Ahem that would be Isadora Duncan, aka The Mother of Modern Dance...She was one of the first people to get the world to take dance (free barefoot dance) seriously ( along with art, music and poetry)...even wrote a Manifesto about it! Let's get reacquainted... shall we?

A Day in The Life of The Isadora Duncan Dance Company

with Christine Jowers
©Christine Jowers 2011, for The Dance Enthusiast


This year, The Isadora Duncan Dance Company was awarded a grant by the National Endowment for the Arts (NEA), as part of American Masterpieces: Three Centuries of Artistic Genius. The grant is  for the reconstruction of two nearly lost Duncan works, The Rakoczy March, an exuberant call to freedom and unity with music by Hector Berlioz -which has not been seen on the concert stage since the 1930’s- and The Slow March, a weighty expression of prophetic destiny created after the tragic death of Isadora’s two children, with music by Franz Schubert. Both group works, these dances show a fabulous spectrum of Duncan's choreographic range.

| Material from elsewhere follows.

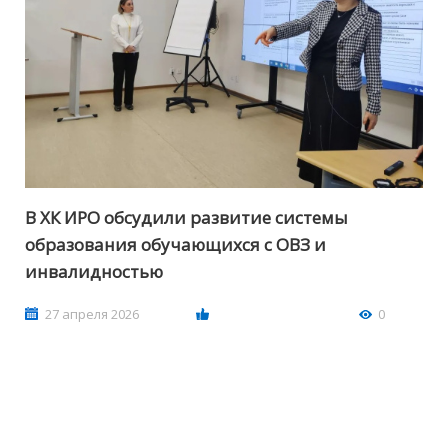
В ХК ИРО обсудили развитие системы
образования обучающихся с ОВЗ и
инвалидностью
27 апреля 2026
0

I was fortunate to spend a day with the company as their director, Lori Belilove, a third generation Duncan Dancer, coached them on the nuances of each piece.

Not only did I get a glimpse into the work of dancing in the Duncan style, but I also spoke with Lori about her personal journey and discovery of Isadora.

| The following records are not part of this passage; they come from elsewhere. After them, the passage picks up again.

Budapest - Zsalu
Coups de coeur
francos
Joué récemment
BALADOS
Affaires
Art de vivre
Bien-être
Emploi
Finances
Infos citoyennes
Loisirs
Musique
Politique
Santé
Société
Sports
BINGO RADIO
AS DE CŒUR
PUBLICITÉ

It is a day in the life of our New York City dance scene that I am happy to share with you in the following short video reports.

For more about Isadora's legacy , and for The Dance Enthusiast Isadora Duncan Birthday Minute...click here
For excerpts from Isadora Duncan's 1903 Berlin Speech that became the Manifesto for Modern Dance  click here
 


Lori Belilove and The Isadora Duncan Dance Company  rehearsing The Slow March  to music by Franz Schubert-

Lori Talks About Leading the Dancers to a Grief Place --a Meditative Place and NO NIJINSKY HANDS!!

 

 


 

The Isadora Duncan Dance Company rehearsingThe Rakoczy March to music by Hector Berlioz.

Lori talks about learning this dance in remnants from  2nd Generation Duncan Dancer, Julia Levine,
she also talks about her future goals with the The Duncan work.



 

"There is a vital life energy which can be evoked from the work. That is what I am interested in."
          Lori Belilove on The Duncan Legacy


"She basically said: Go inward first and your movement will be genuine--
            This is a tremendous gift" 

            Lori Belilove, on Isadora

 

 

 

 

 

 

 

 



Lori Belilove on how she first came to discover Isadora Duncan's work.

 


 


Excerpts from Isadora Duncan's 1903 Speech in Berlin that later came to be known as The Manifesto for The New Dance (Modern Dance)

"...The dancer of the future will be one whose body and soul have grown so harmoniously together that the natural language of the soul will have become the movement of the body. The dancer will not belong to a nation but to all humanity. She will dance not in the form of a nymph, nor fairy, nor coquette but in the form of a woman in its greatest and purest expression... From all parts of her body shall shine radiant intelligence, bringing to the world the message of the thoughts and aspirations of thousands of women. She shall dance the freedom of women.

This is the mission of the dancer of the future…she is coming, the dancer of the future: the free spirit, who will inhabit the body of new women; more glorious than any woman that has yet been; more beautiful than … all women in past centuries: The highest intelligence in the freest body!”

Isadora Duncan, The Dance of the Future. Leipzig: Eugen Diedrichs, 1903. (from Yale University-The Modernism Lab Website- see in footnotes)

 

 


The Dance Enthusiast’s DAY IN THE LIFE covers the stories behind dance/performance and creates conversation. For more behind-the-scenes stories from NYC and beyond, click here.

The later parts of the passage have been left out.